No hubo desde el viernes en la Cámara baja quien no rescatara un episodio compartido con Alfredo Pérez Rubalcaba. Compañeros del PSOE y adversarios políticos rebuscaron en la memoria aquella anécdota que mejor pudiera ilustrar al político «brillante», el dirigente «honesto», el hombre «afectuoso», el «servidor incansable» que cogía el teléfono incluso «de madrugada». «Humilde para dejar la política y el poder y retirarse a su plaza en la universidad». Ninguna de las historias persiguió borrar los muchos desencuentros, las refriegas.

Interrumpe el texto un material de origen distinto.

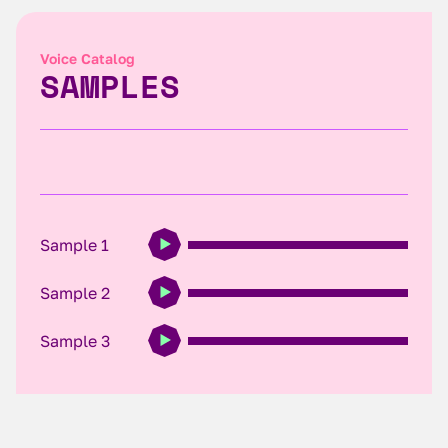
Voice Catalog
SAMPLES
Sample 1
Sample 2
Sample 3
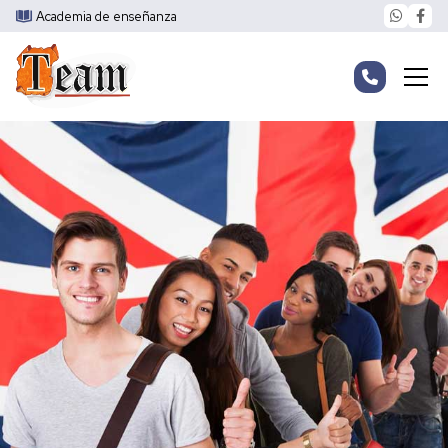
Academia de enseñanza
Inicio
Profesorado
Idiomas
Apoyo escolar
Universitarios
Informática
Contacto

A pocos metros del hemiciclo de los reproches cruzados, se le recordó en su integridad.

Como un «hombre de Estado» digno de «respeto» le reconoció Mariano Rajoy. El expresidente del Gobierno se acercó a la familia poco después de que expresaran sus condolencias los principales líderes políticos, entre otros Pablo Casado y Pablo Iglesias. La mujer de Rubalcaba le agradeció el texto que publica este periódico y en el que quien fue jefe del Ejecutivo y contrincante en las elecciones generales de 2011 lamenta la pérdida de un dirigente histórico.

José Luis Rodríguez Zapatero, bajo cuyos gobiernos Rubalcaba asumió diversas carteras, la vicepresidenta, Carmen Calvo, ministros y exministros socialistas -Javier Solana, Joaquín Almunia- y populares -Soraya Sáenz de Santamaría, Fátima Báñez-, se reunieron también en torno al féretro. Susana Díaz acudió acompañada por José Antonio Griñán. Mientras, representantes del PSE le recordaron por su contribución a la lucha contra ETA.

El Gobierno declaró luto oficial hasta este sábado a las doce de la noche y las banderas del Congreso y de toda la Administración del Estado se colocaron a media asta. Sobre el féretro, no faltaron las rosas rojas y el emblema del PSOE.